Enumerated property representations
===================================

The subpackage ``tulip.transys`` (abbreviated to ``transys`` below)
contains classes for representing discrete relations with
data structures that are enumerated in the computer's memory.
This contrasts with symbolic data structures, discussed in the literature.

The core class is ``transys.labeled_graphs.LabeledDiGraph``,
itself a subclass of ``networkx.MultiDiGraph``.
The design philosophy is to deviate little from ``networkx``,
so it helps to familiarize oneself directly with ``networkx``.

The modules ``transys.mathset`` and ``transys.products`` are auxiliary,
and the subpackage ``transys.export`` contains functionality for
saving graphs in various formats, mainly formatting for layout by GraphViz.

The entry point for a user comprises of the ``transys`` modules:

- ``transys``
- ``automata``
- ``machines``

The mathematical objects representable with classes from these modules
can all be described uniformly and elegantly in the same mathematical language.
The only reason that different classes are available is for reasons of
implementation convenience for the user.

The following discussion is organized into parts.
First, we describe the class ``LabeledDiGraph``, because the above
modules contain its children.
Second, we describe the children in each module.


Labeled graphs
--------------

Already, ``networkx`` graphs `provide labeling capabilities
<https://networkx.github.io/documentation/stable/tutorial.html#node-attributes>`_
for nodes and edges.
A ``dict`` is associated with each node and (multi)edge.
The labeling annotation can be stored as a key-value pair in the ``dict``.
What ``networkx`` does not provide is a mechanism for checking label consistency.

This is the main purpose of ``LabeledDiGraph``, via ``mathset.TypedDict``.
In the following, we call this consistency check "label type checking".

A ``LabeledDiGraph`` is associated with label types,
defined as arguments to the constructor.
Each label type is identified by a key, and is associated to values
that can be paired to the key.

Each graph node or edge can be annotated with a key-value pair.
If the key belongs to the label types, then the value must be
consistent with the type definition for that key.
For example:


.. code-block:: python

  from tulip.transys import labeled_graphs
  
  t = dict(name='color', values={'red', 'green', 'blue'},
           setter=True, default='green')
  g = labeled_graphs.LabeledDiGraph(node_label_types=[t])
  g.add_node(0, color='red')


Upon creation, each node is labeled with the ``default`` value,
here ``green``.

If we try to assign an invalid value to the typed key ``color``,
then an ``AttributeError`` will be raised.
In this case, the only typed key is ``'color'``.
You cannot use another key, unless you pass ``check=False``, as in


.. code-block:: python

  g.add_node(0, mode='on', check=False)


Using untyped keys like ``mode`` allows any key, as is normal in ``networkx``.
But arbitrarily named keys won't be recognized by ``transys``,
and the right keys with the wrong values will cause errors in ``tulip``.
This is the motivation for implementing typing.
Untyped keys are allowed for any additional annotation that
one may need to solve a particular problem.

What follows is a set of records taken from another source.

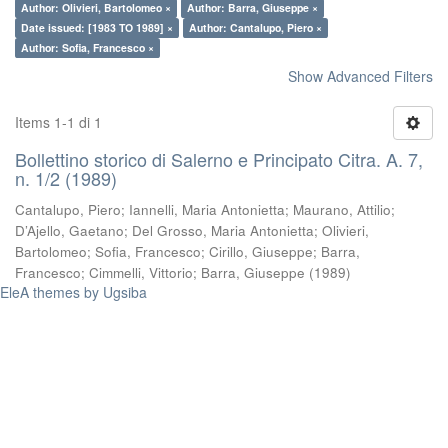
Author: Olivieri, Bartolomeo ×
Author: Barra, Giuseppe ×
Date issued: [1983 TO 1989] ×
Author: Cantalupo, Piero ×
Author: Sofia, Francesco ×
Show Advanced Filters
Items 1-1 di 1
Bollettino storico di Salerno e Principato Citra. A. 7,
n. 1/2 (1989)
Cantalupo, Piero
;
Iannelli, Maria Antonietta
;
Maurano, Attilio
;
D’Ajello, Gaetano
;
Del Grosso, Maria Antonietta
;
Olivieri,
Bartolomeo
;
Sofia, Francesco
;
Cirillo, Giuseppe
;
Barra,
Francesco
;
Cimmelli, Vittorio
;
Barra, Giuseppe
(
1989
)
EleA themes by Ugsiba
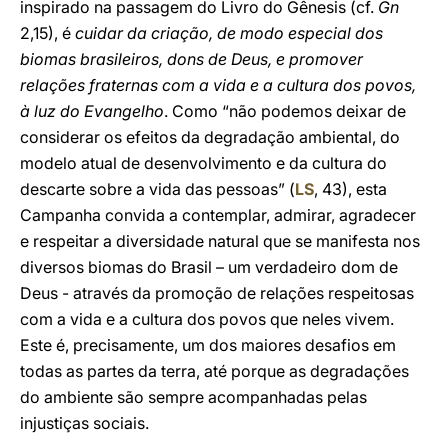
inspirado na passagem do Livro do Gênesis (cf.
Gn
2,15), é
cuidar da criação, de modo especial dos
biomas brasileiros, dons de Deus, e promover
relações fraternas com a vida e a cultura dos povos,
à luz do Evangelho
. Como “não podemos deixar de
considerar os efeitos da degradação ambiental, do
modelo atual de desenvolvimento e da cultura do
descarte sobre a vida das pessoas” (
LS
, 43), esta
Campanha convida a contemplar, admirar, agradecer
e respeitar a diversidade natural que se manifesta nos
diversos biomas do Brasil – um verdadeiro dom de
Deus - através da promoção de relações respeitosas
com a vida e a cultura dos povos que neles vivem.
Este é, precisamente, um dos maiores desafios em
todas as partes da terra, até porque as degradações
do ambiente são sempre acompanhadas pelas
injustiças sociais.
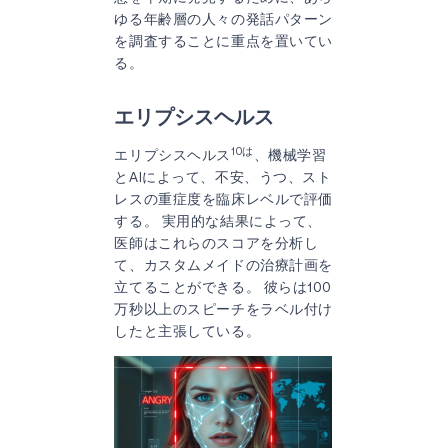
ゆる年齢層の人々の発話パターン
を調査することに重点を置いてい
る。
エリプシスヘルス
10は
エリプシスヘルス
、機械学習
とAIによって、不安、うつ、スト
レスの重症度を臨床レベルで評価
する。 実用的な結果によって、
医師はこれらのスコアを分析し
て、カスタムメイドの治療計画を
立てることができる。 彼らは100
万秒以上のスピーチをラベル付け
したと主張している。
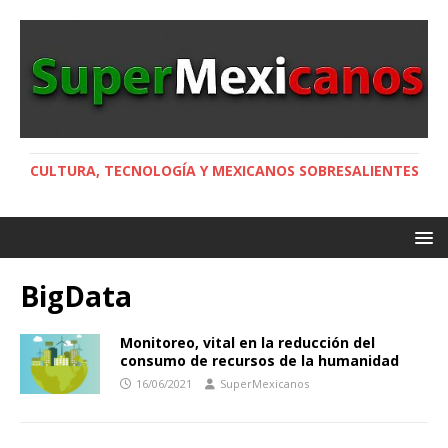
CULTURA, TECNOLOGÍA Y MEXICANOS SOBRESALIENTES
BigData
Monitoreo, vital en la reducción del
consumo de recursos de la humanidad
16/06/2021
SuperMexicanos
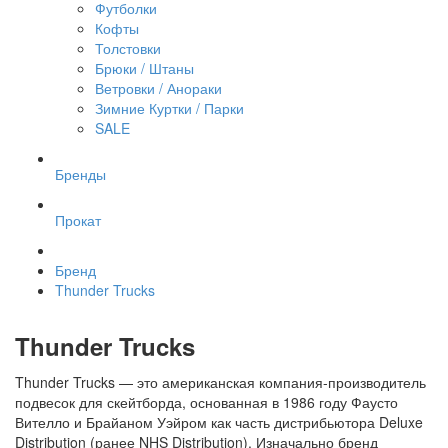
Футболки
Кофты
Толстовки
Брюки / Штаны
Ветровки / Анораки
Зимние Куртки / Парки
SALE
Бренды
Прокат
Бренд
Thunder Trucks
Thunder Trucks
Thunder Trucks — это американская компания-производитель
подвесок для скейтборда, основанная в 1986 году Фаусто
Вителло и Брайаном Уэйром как часть дистрибьютора Deluxe
Distribution (ранее NHS Distribution). Изначально бренд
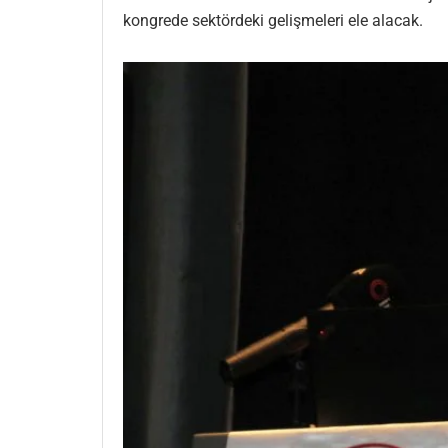
kongrede sektördeki gelişmeleri ele alacak.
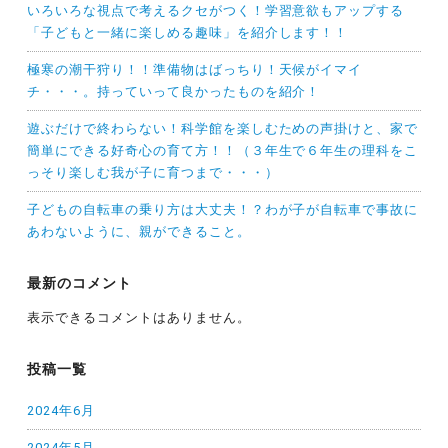
いろいろな視点で考えるクセがつく！学習意欲もアップする
「子どもと一緒に楽しめる趣味」を紹介します！！
極寒の潮干狩り！！準備物はばっちり！天候がイマイ
チ・・・。持っていって良かったものを紹介！
遊ぶだけで終わらない！科学館を楽しむための声掛けと、家で
簡単にできる好奇心の育て方！！（３年生で６年生の理科をこ
っそり楽しむ我が子に育つまで・・・）
子どもの自転車の乗り方は大丈夫！？わが子が自転車で事故に
あわないように、親ができること。
最新のコメント
表示できるコメントはありません。
投稿一覧
2024年6月
2024年5月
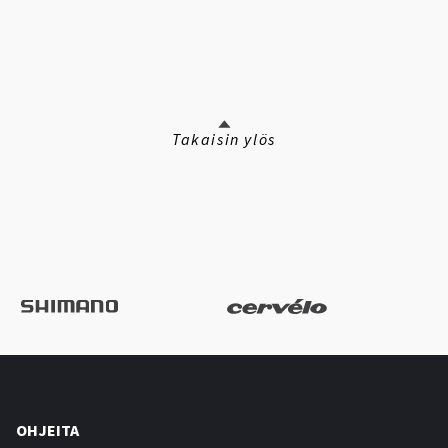
Takaisin ylös
OHJEITA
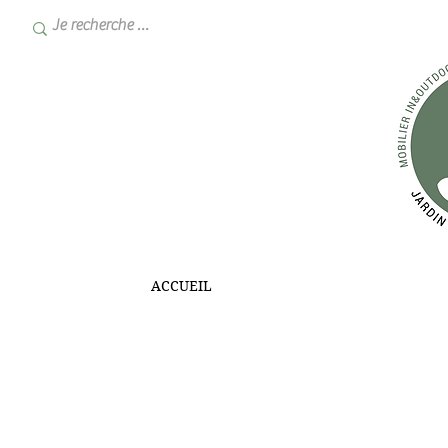
ACCUEIL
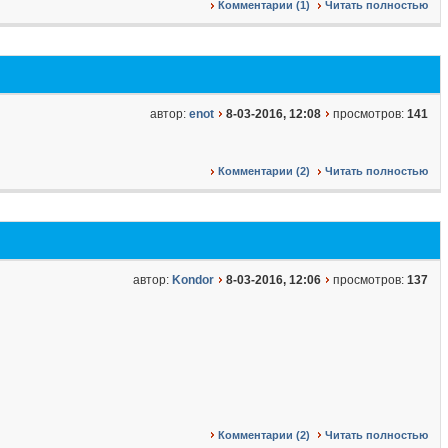
Комментарии (1)
Читать полностью
автор:
enot
8-03-2016, 12:08
просмотров:
141
Комментарии (2)
Читать полностью
автор:
Kondor
8-03-2016, 12:06
просмотров:
137
Комментарии (2)
Читать полностью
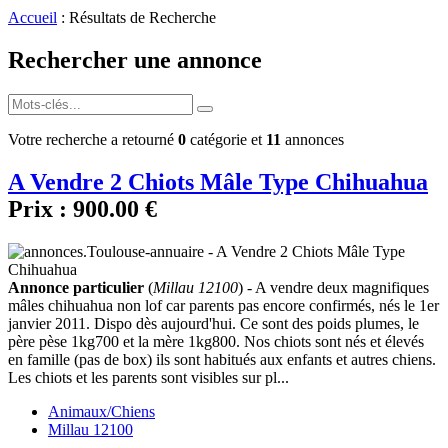
Accueil
: Résultats de Recherche
Rechercher une annonce
Votre recherche a retourné
0
catégorie et
11
annonces
A Vendre 2 Chiots Mâle Type Chihuahua
Prix :
900.00 €
Annonce particulier
(
Millau 12100
) - A vendre deux magnifiques
mâles chihuahua non lof car parents pas encore confirmés, nés le 1er
janvier 2011. Dispo dès aujourd'hui. Ce sont des poids plumes, le
père pèse 1kg700 et la mère 1kg800. Nos chiots sont nés et élevés
en famille (pas de box) ils sont habitués aux enfants et autres chiens.
Les chiots et les parents sont visibles sur pl...
Animaux/Chiens
Millau 12100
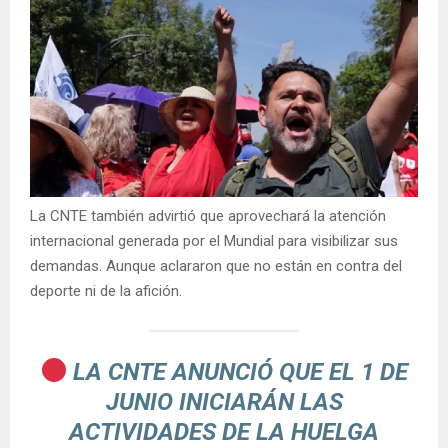
La CNTE también advirtió que aprovechará la atención
internacional generada por el Mundial para visibilizar sus
demandas. Aunque aclararon que no están en contra del
deporte ni de la afición.
LA CNTE ANUNCIÓ QUE EL 1 DE
JUNIO INICIARÁN LAS
ACTIVIDADES DE LA HUELGA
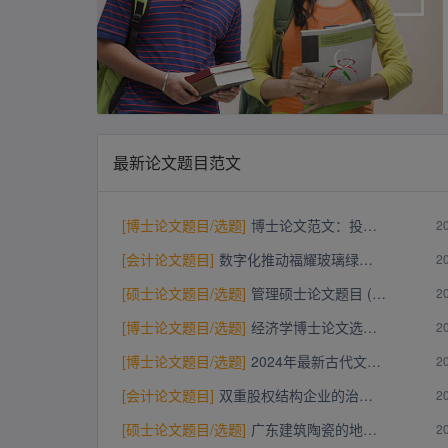
最新论文题目范文
[
博士论文题目/选题
]
博士论文范文：投资者股票市场发展的研究
2
[
会计论文题目
]
数字化推动福耀玻璃绿色转型的过程机制及绩效评价
2
[
硕士论文题目/选题
]
管理硕士论文题目 (5篇题目加摘要)
2
[
博士论文题目/选题
]
经济学博士论文选题2024（5篇）
2
[
博士论文题目/选题
]
2024年最新​古代文学博士论文选题40个
2
[
会计论文题目
]
双重股权结构企业的治理效应思考——基于京东和聚美优品的比较研究
2
[
硕士论文题目/选题
]
广东建筑陶瓷的地域文化思考——以佛山石湾陶脊为例
2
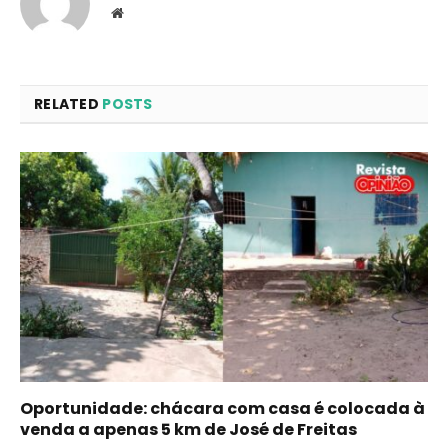
Website
RELATED
POSTS
Oportunidade: chácara com casa é colocada à
venda a apenas 5 km de José de Freitas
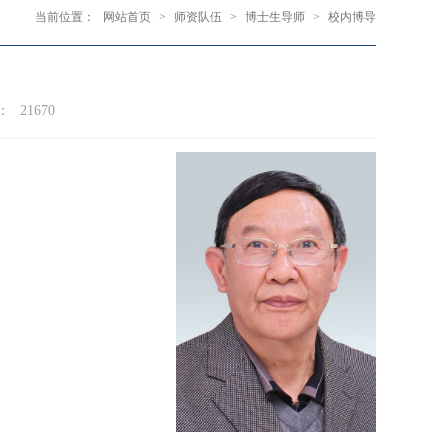
当前位置：
网站首页
>
师资队伍
>
博士生导师
>
校内博导
：
21670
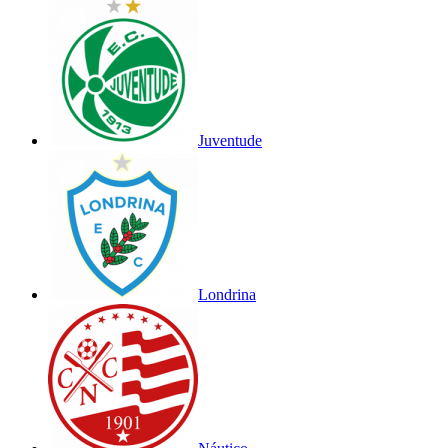
Juventude
Londrina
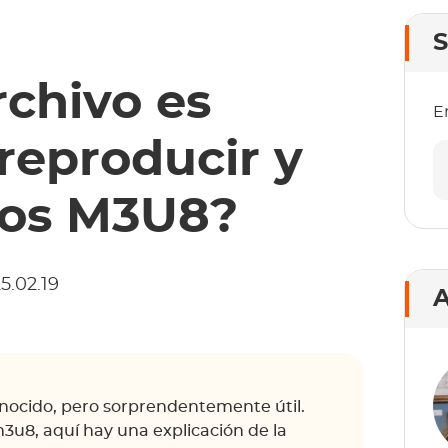
S
rchivo es
E
eproducir y
eos M3U8?
5.02.19
A
nocido, pero sorprendentemente útil.
u8, aquí hay una explicación de la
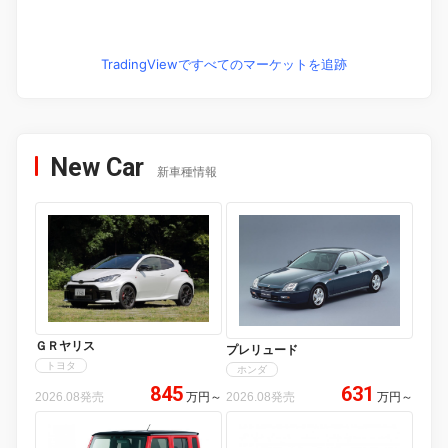
TradingViewですべてのマーケットを追跡
New Car
新車種情報
ＧＲヤリス
プレリュード
トヨタ
ホンダ
845
631
2026.08発売
万円
～
2026.08発売
万円
～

Arguably, a most handy method is ``save``:


.. code-block:: python

  g.save('awesome.pdf')


``LabeledDiGraph`` is not intended to be instantiated itself,
but subclassed. The following sections consider the subclasses
present in the three main modules of ``transys``.
To define your own subclasses of ``LabeledDiGraphs``, read its docstring.
In that case, the constructors (``__init__``) of existing
subclasses can serve as examples.


Transition systems
------------------

A ``transys.transys.FiniteTransitionSystem`` describes a
set of sequences of nodes (states), as all the paths through it.
This set corresponds to a set of sequences of labels,
via the node and edge label annotations.
Usually, it is the latter set of sequences that is specified by
a temporal logic formula.

Each node is labeled with a set of atomic propositions,
owned by the player that governs the change of current node.
Each edge is labeled with:

- a system action (key ``'sys_actions'``)
- an environment action (key ``'env_actions'``)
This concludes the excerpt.